Mike Kimel at Angry Bear has several nice posts on the "Laffer Curve"

by Kenneth Thomas
(reposted from Middle Class Economist)
 
Mike Kimel at Angry Bear has several nice posts on the “Laffer Curve” that underlies much of conservative economic orthodoxy in this country. As you may know, Art Laffer famously claimed that at tax rates of 0 and 100%, you would get zero tax revenue, and that in between, there is an inverted U shaped curve, where taxes collected first increase as the tax rate goes up, then decrease as tax rates go higher still, back down to zero tax collected when the tax rate is 100%.
 
The Kimel post linked above was prompted by an economist at the American Enterprise Institute, Alan Viard, telling the New York Times that all economists know that when the top tax rate is 35%, cutting rates further will reduce tax revenue.

“The Reagan tax cuts, on the whole, reduced revenue,” he explains. “The Bush tax cuts clearly reduced revenue. There is no dispute among economists about that.”

Except, as Kimel points out, lots of conservative economists dispute this, including one who co-authored a paper with Viard! For his trouble, Kimel became the subject of a post at the AEI blog by James Pethokoukis, which started by completely misidentifying him and going downhill from there. For Kimel’s enjoyable takedown of this post, see here.
All this led me back to an earlier post of Kimel’s, where he makes an empirical estimate of the Laffer Curve, using U.S. data all the way back to 1929, the first year for which official U.S. data exists. I’ll spare you the technical details (see Kimel’s post), but here’s the bottom line: Laffer got it exactly backward, with tax revenue initially falling as tax rates increase, then rising after a further increase in rates. Here is Kimel’s estimate of the “true” Laffer curve:
 

Not only that, as one of Kimel’s commenters, Robert Waldmann points out, we actually have experience with a country having a top marginal rate over 100%, Sweden in the 1970s.
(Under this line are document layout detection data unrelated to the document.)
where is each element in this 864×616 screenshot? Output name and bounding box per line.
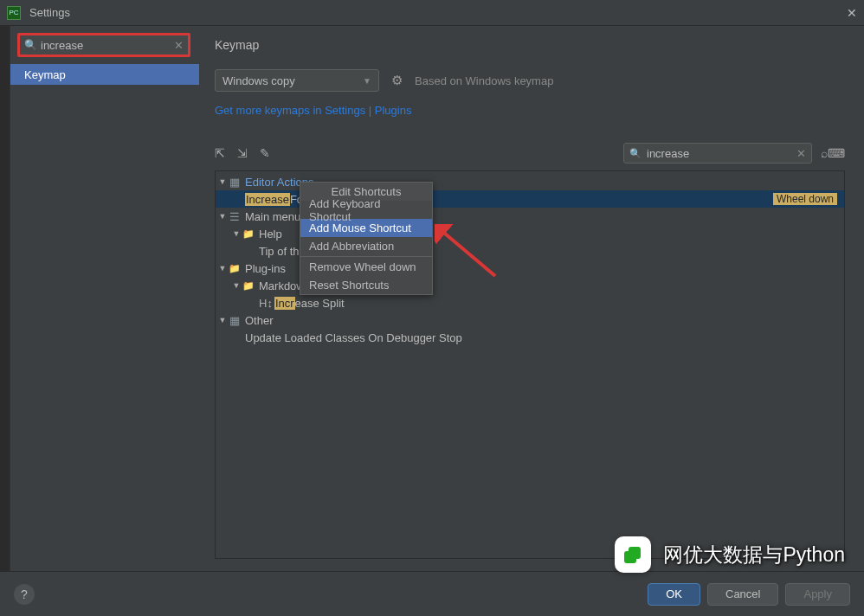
ok-button[interactable]: OK [648,583,700,606]
chevron-down-icon: ▼ [363,76,371,86]
menu-separator [300,256,432,257]
plugins-link[interactable]: Plugins [375,104,412,117]
page-title: Keymap [215,38,845,52]
sidebar-search-input[interactable]: 🔍 increase ✕ [17,33,190,57]
keymap-search-input[interactable]: 🔍 increase ✕ [623,143,812,164]
apply-button[interactable]: Apply [785,583,850,606]
titlebar: PC Settings ✕ [0,0,864,26]
shortcut-badge: Wheel down [773,193,837,205]
sidebar: 🔍 increase ✕ Keymap [10,26,199,571]
wechat-icon [615,536,651,573]
keymap-link-row: Get more keymaps in Settings | Plugins [215,104,845,117]
tree-item-update-loaded[interactable]: Update Loaded Classes On Debugger Stop [216,329,844,346]
tree-item-increase-split[interactable]: H↕Increase Split [216,294,844,311]
close-icon[interactable]: ✕ [847,6,857,20]
clear-icon[interactable]: ✕ [796,147,806,160]
main-panel: Keymap Windows copy ▼ ⚙ Based on Windows… [199,26,864,571]
help-button[interactable]: ? [14,584,35,605]
find-shortcut-icon[interactable]: ⌕⌨ [821,146,845,160]
search-icon: 🔍 [24,39,37,51]
edit-icon[interactable]: ✎ [260,146,270,160]
tree-group-other[interactable]: ▼▦ Other [216,311,844,329]
expand-all-icon[interactable]: ⇱ [215,146,225,160]
footer: ? OK Cancel Apply [0,571,864,616]
menu-add-abbreviation[interactable]: Add Abbreviation [300,237,432,255]
settings-link[interactable]: Settings [325,104,365,117]
clear-icon[interactable]: ✕ [174,39,184,52]
cancel-button[interactable]: Cancel [707,583,778,606]
app-icon: PC [7,6,21,20]
keymap-dropdown[interactable]: Windows copy ▼ [215,69,379,92]
menu-reset-shortcuts[interactable]: Reset Shortcuts [300,276,432,294]
window-title: Settings [29,6,70,19]
watermark-text: 网优大数据与Python [663,542,845,568]
menu-add-keyboard-shortcut[interactable]: Add Keyboard Shortcut [300,201,432,219]
search-icon: 🔍 [629,148,642,159]
collapse-all-icon[interactable]: ⇲ [237,146,248,160]
left-strip [0,26,10,571]
sidebar-item-keymap[interactable]: Keymap [10,64,199,85]
watermark: 网优大数据与Python [615,536,845,573]
context-menu: Edit Shortcuts Add Keyboard Shortcut Add… [300,182,433,295]
gear-icon[interactable]: ⚙ [391,73,403,88]
based-on-label: Based on Windows keymap [415,74,553,87]
menu-remove-shortcut[interactable]: Remove Wheel down [300,258,432,276]
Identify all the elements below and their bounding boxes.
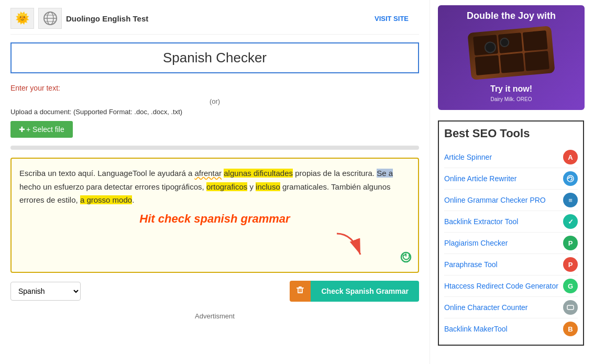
ad-banner-title: Double the Joy with xyxy=(438,10,585,21)
tool-item-backlink-extractor: Backlink Extractor Tool ✓ xyxy=(444,211,578,233)
globe-icon xyxy=(43,11,58,26)
trash-icon xyxy=(296,286,304,294)
svg-rect-10 xyxy=(299,289,300,292)
progress-bar-container xyxy=(10,146,419,150)
ad-brand: Dairy Milk. OREO xyxy=(491,96,532,102)
globe-logo xyxy=(38,8,62,29)
tool-link-plagiarism-checker[interactable]: Plagiarism Checker xyxy=(444,239,508,247)
tool-item-article-spinner: Article Spinner A xyxy=(444,147,578,168)
svg-rect-8 xyxy=(296,288,304,289)
hit-check-message: Hit check spanish grammar xyxy=(19,212,410,226)
title-box: Spanish Checker xyxy=(10,42,419,73)
or-label: (or) xyxy=(10,97,419,105)
tool-icon-grammar-checker: ≡ xyxy=(563,193,578,207)
highlight-sea: Se a xyxy=(377,169,393,178)
language-select[interactable]: Spanish English French German Portuguese… xyxy=(10,282,81,301)
ad-try-now: Try it now! xyxy=(490,84,532,94)
highlight-afrentar: afrentar xyxy=(194,169,222,178)
tool-link-article-rewriter[interactable]: Online Article Rewriter xyxy=(444,174,517,183)
site-name: Duolingo English Test xyxy=(66,14,148,23)
logo-placeholder: 🌞 xyxy=(10,8,34,29)
tool-icon-htaccess: G xyxy=(563,279,578,293)
tool-icon-article-rewriter xyxy=(563,171,578,186)
tool-item-paraphrase-tool: Paraphrase Tool P xyxy=(444,254,578,275)
page-title: Spanish Checker xyxy=(18,50,412,66)
refresh-button[interactable] xyxy=(400,251,412,266)
highlight-algunas: algunas dificultades xyxy=(224,169,293,178)
tool-item-article-rewriter: Online Article Rewriter xyxy=(444,168,578,190)
tool-icon-paraphrase-tool: P xyxy=(563,257,578,272)
bottom-controls: Spanish English French German Portuguese… xyxy=(10,281,419,302)
top-bar: 🌞 Duolingo English Test VISIT SITE xyxy=(10,5,419,35)
svg-rect-11 xyxy=(300,289,301,292)
tool-item-plagiarism-checker: Plagiarism Checker P xyxy=(444,233,578,254)
tool-link-paraphrase-tool[interactable]: Paraphrase Tool xyxy=(444,260,498,269)
highlight-ortograficos: ortograficos xyxy=(206,182,247,191)
tool-icon-char-counter xyxy=(563,300,578,315)
ad-banner: Double the Joy with Tr xyxy=(438,5,585,110)
tool-link-article-spinner[interactable]: Article Spinner xyxy=(444,153,492,161)
check-grammar-button[interactable]: Check Spanish Grammar xyxy=(311,281,419,302)
tool-link-grammar-checker[interactable]: Online Grammar Checker PRO xyxy=(444,196,546,204)
tool-item-backlink-maker: Backlink MakerTool B xyxy=(444,318,578,339)
svg-rect-12 xyxy=(301,289,302,292)
tool-item-htaccess: Htaccess Redirect Code Generator G xyxy=(444,275,578,297)
tool-item-char-counter: Online Character Counter xyxy=(444,297,578,318)
highlight-agrosso: a grosso modo xyxy=(80,195,132,204)
enter-text-label: Enter your text: xyxy=(10,84,419,92)
svg-rect-9 xyxy=(299,286,302,288)
arrow-indicator xyxy=(19,231,410,262)
tool-link-backlink-extractor[interactable]: Backlink Extractor Tool xyxy=(444,217,518,226)
tool-link-htaccess[interactable]: Htaccess Redirect Code Generator xyxy=(444,282,558,290)
advertisement-label: Advertisment xyxy=(10,312,419,320)
tool-link-char-counter[interactable]: Online Character Counter xyxy=(444,303,528,312)
text-editor-area[interactable]: Escriba un texto aquí. LanguageTool le a… xyxy=(10,158,419,273)
svg-rect-15 xyxy=(567,305,574,310)
plus-icon: ✚ xyxy=(19,125,25,134)
tool-icon-backlink-extractor: ✓ xyxy=(563,214,578,229)
tool-item-grammar-checker: Online Grammar Checker PRO ≡ xyxy=(444,190,578,211)
trash-button[interactable] xyxy=(290,281,311,302)
editor-text: Escriba un texto aquí. LanguageTool le a… xyxy=(19,167,410,207)
select-file-button[interactable]: ✚ + Select file xyxy=(10,121,73,138)
visit-site-link[interactable]: VISIT SITE xyxy=(375,15,409,23)
seo-tools-box: Best SEO Tools Article Spinner A Online … xyxy=(438,120,584,346)
sidebar: Double the Joy with Tr xyxy=(430,0,592,364)
tool-icon-article-spinner: A xyxy=(563,150,578,164)
upload-label: Upload a document: (Supported Format: .d… xyxy=(10,108,419,116)
seo-tools-title: Best SEO Tools xyxy=(444,127,578,140)
tool-link-backlink-maker[interactable]: Backlink MakerTool xyxy=(444,325,508,333)
highlight-incluso: incluso xyxy=(256,182,280,191)
tool-icon-plagiarism-checker: P xyxy=(563,236,578,250)
refresh-icon xyxy=(400,251,412,263)
tool-icon-backlink-maker: B xyxy=(563,322,578,336)
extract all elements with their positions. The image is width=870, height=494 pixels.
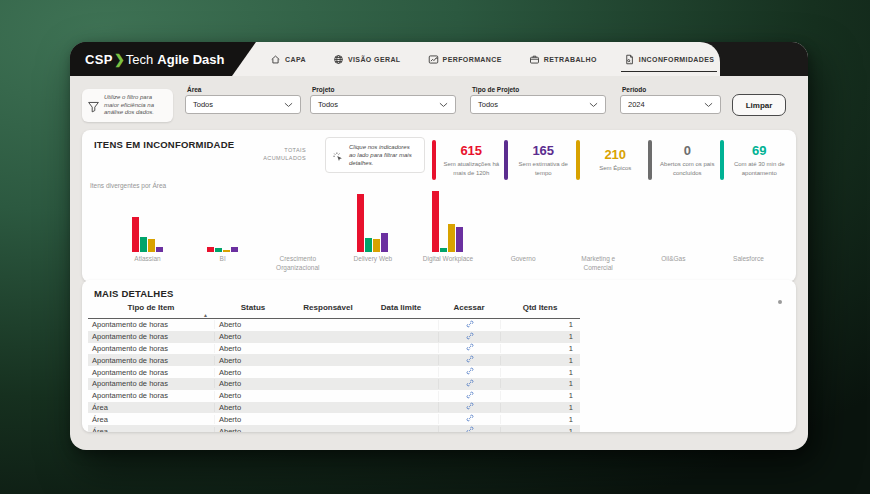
kpi-content: 69Com até 30 min de apontamento	[729, 143, 791, 176]
kpi-label: Sem estimativa de tempo	[513, 160, 575, 176]
cell-status: Aberto	[214, 344, 292, 353]
kpi-content: 165Sem estimativa de tempo	[513, 143, 575, 176]
click-hint-box: Clique nos indicadores ao lado para filt…	[325, 137, 425, 173]
link-icon[interactable]	[466, 343, 474, 351]
filter-field-area: ÁreaTodos	[185, 86, 301, 114]
cell-tipo: Apontamento de horas	[88, 332, 214, 341]
link-icon[interactable]	[466, 332, 474, 340]
table-row: Apontamento de horasAberto1	[88, 331, 580, 343]
cell-acessar	[438, 426, 500, 432]
cell-tipo: Apontamento de horas	[88, 368, 214, 377]
kpi-value: 165	[532, 143, 554, 158]
page-background: CAPAVISÃO GERALPERFORMANCERETRABALHOINCO…	[0, 0, 870, 494]
bar-sem-atualizacoes-ha-mais-de-120h[interactable]	[132, 217, 139, 252]
sort-asc-icon: ▲	[203, 312, 208, 318]
bar-sem-atualizacoes-ha-mais-de-120h[interactable]	[207, 247, 214, 252]
kpi-sem-epicos[interactable]: 210Sem Épicos	[574, 135, 646, 185]
tab-inconformidades[interactable]: INCONFORMIDADES	[624, 42, 715, 76]
category-label: Salesforce	[733, 255, 764, 264]
column-header-status[interactable]: Status	[214, 301, 292, 318]
app-logo: CSP❯TechAgile Dash	[70, 42, 256, 76]
cell-qtd: 1	[500, 368, 580, 377]
kpi-com-ate-30-min-de-apontamento[interactable]: 69Com até 30 min de apontamento	[718, 135, 790, 185]
kpi-abertos-com-os-pais-concluidos[interactable]: 0Abertos com os pais concluídos	[646, 135, 718, 185]
clear-filters-button[interactable]: Limpar	[732, 94, 786, 116]
link-icon[interactable]	[466, 391, 474, 399]
bar-sem-estimativa-de-tempo[interactable]	[156, 247, 163, 252]
table-header: Tipo de Item▲StatusResponsávelData limit…	[88, 301, 580, 319]
cell-tipo: Área	[88, 415, 214, 424]
kpi-accent-bar	[648, 140, 652, 180]
bar-sem-estimativa-de-tempo[interactable]	[381, 233, 388, 252]
table-body: Apontamento de horasAberto1Apontamento d…	[88, 319, 580, 432]
filter-label: Área	[187, 86, 301, 93]
totais-acumulados-label: TOTAIS ACUMULADOS	[260, 146, 306, 163]
kpi-label: Sem Épicos	[599, 164, 631, 172]
dropdown-projeto[interactable]: Todos	[310, 95, 456, 114]
bar-sem-atualizacoes-ha-mais-de-120h[interactable]	[357, 194, 364, 252]
column-header-acessar[interactable]: Acessar	[438, 301, 500, 318]
bar-sem-epicos[interactable]	[148, 239, 155, 252]
tab-visao-geral[interactable]: VISÃO GERAL	[333, 42, 401, 76]
tab-performance[interactable]: PERFORMANCE	[428, 42, 502, 76]
filter-label: Período	[622, 86, 721, 93]
category-label: BI	[220, 255, 226, 264]
cell-status: Aberto	[214, 332, 292, 341]
column-header-tipo-de-item[interactable]: Tipo de Item▲	[88, 301, 214, 318]
link-icon[interactable]	[466, 402, 474, 410]
tab-retrabalho[interactable]: RETRABALHO	[529, 42, 597, 76]
dropdown-periodo[interactable]: 2024	[620, 95, 721, 114]
bar-com-ate-30-min-de-apontamento[interactable]	[440, 248, 447, 252]
filter-hint-card: Utilize o filtro para maior eficiência n…	[82, 89, 173, 122]
dropdown-area[interactable]: Todos	[185, 95, 301, 114]
kpi-content: 210Sem Épicos	[585, 147, 647, 172]
column-header-qtd-itens[interactable]: Qtd Itens	[500, 301, 580, 318]
link-icon[interactable]	[466, 414, 474, 422]
dropdown-value: Todos	[318, 100, 338, 109]
kpi-label: Sem atualizações há mais de 120h	[441, 160, 503, 176]
cursor-click-icon	[332, 149, 344, 161]
bar-com-ate-30-min-de-apontamento[interactable]	[365, 238, 372, 252]
scrollbar-indicator[interactable]	[778, 300, 782, 304]
bar-com-ate-30-min-de-apontamento[interactable]	[140, 237, 147, 253]
category-label: Crescimento Organizacional	[267, 255, 329, 273]
link-icon[interactable]	[466, 355, 474, 363]
bar-sem-epicos[interactable]	[223, 250, 230, 252]
link-icon[interactable]	[466, 367, 474, 375]
dropdown-tipo-de-projeto[interactable]: Todos	[470, 95, 606, 114]
bar-cluster	[357, 190, 388, 252]
filter-label: Tipo de Projeto	[472, 86, 606, 93]
tab-capa[interactable]: CAPA	[270, 42, 306, 76]
bar-sem-atualizacoes-ha-mais-de-120h[interactable]	[432, 191, 439, 252]
link-icon[interactable]	[466, 379, 474, 387]
column-header-data-limite[interactable]: Data limite	[364, 301, 438, 318]
link-icon[interactable]	[466, 320, 474, 328]
category-label: Oil&Gas	[661, 255, 685, 264]
chart-group-digital-workplace: Digital Workplace	[410, 190, 485, 276]
cell-acessar	[438, 343, 500, 353]
document-icon	[624, 54, 635, 65]
bar-sem-epicos[interactable]	[373, 239, 380, 252]
cell-tipo: Apontamento de horas	[88, 356, 214, 365]
cell-acessar	[438, 355, 500, 365]
kpi-sem-atualizacoes-ha-mais-de-120h[interactable]: 615Sem atualizações há mais de 120h	[430, 135, 502, 185]
chevron-down-icon	[439, 102, 448, 108]
logo-title: Agile Dash	[157, 52, 224, 67]
chart-group-crescimento-organizacional: Crescimento Organizacional	[260, 190, 335, 276]
bar-sem-estimativa-de-tempo[interactable]	[231, 247, 238, 252]
bar-sem-estimativa-de-tempo[interactable]	[456, 227, 463, 252]
bar-sem-epicos[interactable]	[448, 224, 455, 252]
cell-qtd: 1	[500, 403, 580, 412]
bar-com-ate-30-min-de-apontamento[interactable]	[215, 248, 222, 252]
kpi-content: 0Abertos com os pais concluídos	[657, 143, 719, 176]
link-icon[interactable]	[466, 426, 474, 432]
kpi-accent-bar	[576, 140, 580, 180]
tab-label: RETRABALHO	[544, 56, 597, 63]
table-row: ÁreaAberto1	[88, 413, 580, 425]
kpi-value: 210	[604, 147, 626, 162]
chart-group-salesforce: Salesforce	[711, 190, 786, 276]
bar-cluster	[132, 190, 163, 252]
kpi-sem-estimativa-de-tempo[interactable]: 165Sem estimativa de tempo	[502, 135, 574, 185]
column-header-responsavel[interactable]: Responsável	[292, 301, 364, 318]
chevron-down-icon	[284, 102, 293, 108]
Contrary to Laffer, not only was tax revenue not equal to zero, in 1975, Sweden’s tax revenue was 41.3% of gross domestic product! (OECD statistics, click on “data by theme,” then “public sector, taxation, and market regulation,” then “taxation,” then “revenue statistics – OECD member countries,” then “comparative tables”) 21.2% was central government revenue, i.e. excluding subnational government and social security. Either way, a long way from zero.
 
Not to belabor the point, but Viard was right about tax revenue after President Bush’s tax cuts. Here is the OECD data for the federal government, excluding Medicare, Medicaid and Social Security. First we see the effects of President Clinton’s tax increase, then President Bush’s tax cuts.
 
Year Tax/GDP
1992 10.7%
1993 11.0%
1994 11.3%
1995 11.7%
1996 12.2%
1997 12.7%
1998 13.1%
1999 13.2%
2000 13.5%
2001 12.5%
2002 10.4%
2003 9.8%
2004 10.0%
2005 11.2%
2006 11.9%
2007 11.9%
2008 10.4%
2009 8.4%
2010 9.1%
Source: OECD, directions as above for Sweden
 
Before you supply-siders get too excited about the increase in 2006 and 2007 to 11.9%, remember that the higher Clinton tax rates brought in more revenue for five straight years, 1996-2000.
Though many journalists get it wrong, chessplayers like myself know that “refute” means to conclusively disprove. And the Laffer Curve stands refuted.